Document layout detection data:
============================================================
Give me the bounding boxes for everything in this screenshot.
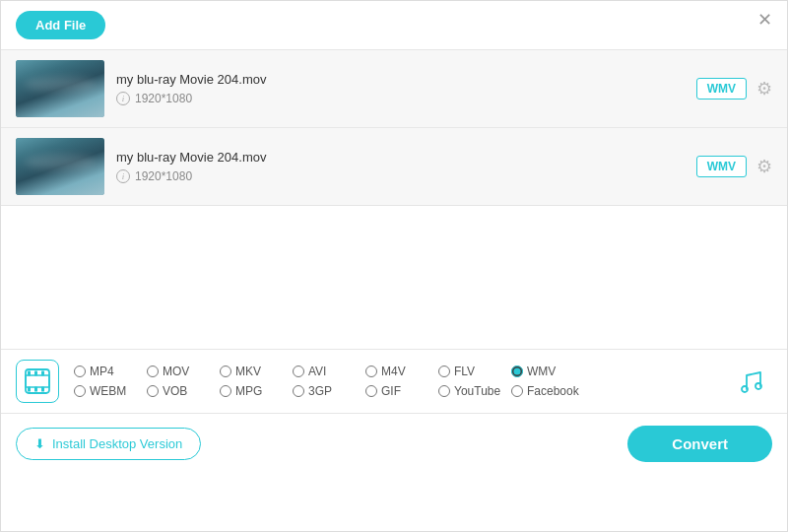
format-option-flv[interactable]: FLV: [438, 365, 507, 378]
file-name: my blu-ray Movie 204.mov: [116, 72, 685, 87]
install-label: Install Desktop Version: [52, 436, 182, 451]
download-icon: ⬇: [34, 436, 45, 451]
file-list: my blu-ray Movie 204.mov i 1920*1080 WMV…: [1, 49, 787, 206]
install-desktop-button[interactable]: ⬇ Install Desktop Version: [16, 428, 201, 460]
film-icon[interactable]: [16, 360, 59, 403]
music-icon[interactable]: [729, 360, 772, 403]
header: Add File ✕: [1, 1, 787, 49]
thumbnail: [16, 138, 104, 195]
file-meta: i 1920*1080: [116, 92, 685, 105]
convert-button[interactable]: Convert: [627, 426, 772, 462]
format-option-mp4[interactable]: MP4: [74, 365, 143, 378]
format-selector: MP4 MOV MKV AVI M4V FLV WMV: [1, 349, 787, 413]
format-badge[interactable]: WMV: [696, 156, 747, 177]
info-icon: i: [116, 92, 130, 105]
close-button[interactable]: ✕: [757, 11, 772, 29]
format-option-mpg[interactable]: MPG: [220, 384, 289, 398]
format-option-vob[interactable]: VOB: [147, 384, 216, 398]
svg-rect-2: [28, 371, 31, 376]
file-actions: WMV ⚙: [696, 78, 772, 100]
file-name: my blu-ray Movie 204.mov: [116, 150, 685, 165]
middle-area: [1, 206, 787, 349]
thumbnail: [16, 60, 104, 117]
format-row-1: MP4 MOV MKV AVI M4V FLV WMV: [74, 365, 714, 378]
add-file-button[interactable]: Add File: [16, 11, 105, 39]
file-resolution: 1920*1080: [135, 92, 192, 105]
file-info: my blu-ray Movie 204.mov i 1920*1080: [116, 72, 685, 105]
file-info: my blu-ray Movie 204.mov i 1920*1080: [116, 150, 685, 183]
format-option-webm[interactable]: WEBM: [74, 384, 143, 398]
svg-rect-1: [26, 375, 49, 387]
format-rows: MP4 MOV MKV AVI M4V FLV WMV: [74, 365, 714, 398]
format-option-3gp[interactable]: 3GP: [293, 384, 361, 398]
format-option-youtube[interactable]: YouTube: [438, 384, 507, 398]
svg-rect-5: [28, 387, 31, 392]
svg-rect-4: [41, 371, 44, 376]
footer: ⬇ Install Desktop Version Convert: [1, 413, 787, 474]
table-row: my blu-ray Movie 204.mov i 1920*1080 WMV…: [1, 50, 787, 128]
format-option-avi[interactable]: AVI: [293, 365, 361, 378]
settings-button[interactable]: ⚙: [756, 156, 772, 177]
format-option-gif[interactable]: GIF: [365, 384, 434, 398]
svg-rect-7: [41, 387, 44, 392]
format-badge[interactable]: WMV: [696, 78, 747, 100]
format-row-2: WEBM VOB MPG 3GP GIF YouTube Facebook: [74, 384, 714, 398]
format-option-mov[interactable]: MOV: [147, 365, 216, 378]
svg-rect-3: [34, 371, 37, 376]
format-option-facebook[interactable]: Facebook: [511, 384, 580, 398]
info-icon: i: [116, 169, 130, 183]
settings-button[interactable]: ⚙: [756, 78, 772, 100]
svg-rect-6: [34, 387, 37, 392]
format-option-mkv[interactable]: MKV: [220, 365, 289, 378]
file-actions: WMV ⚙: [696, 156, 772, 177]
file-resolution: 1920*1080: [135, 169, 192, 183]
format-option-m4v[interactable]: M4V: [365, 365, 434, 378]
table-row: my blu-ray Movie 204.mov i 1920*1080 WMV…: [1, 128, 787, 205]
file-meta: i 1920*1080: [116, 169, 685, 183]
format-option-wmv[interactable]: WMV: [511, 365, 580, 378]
============================================================
-- THE TASK --
For the word "Movie", how many lines in the records above contain it? Answer with the number and nothing else.

-- TASK OUTPUT --
7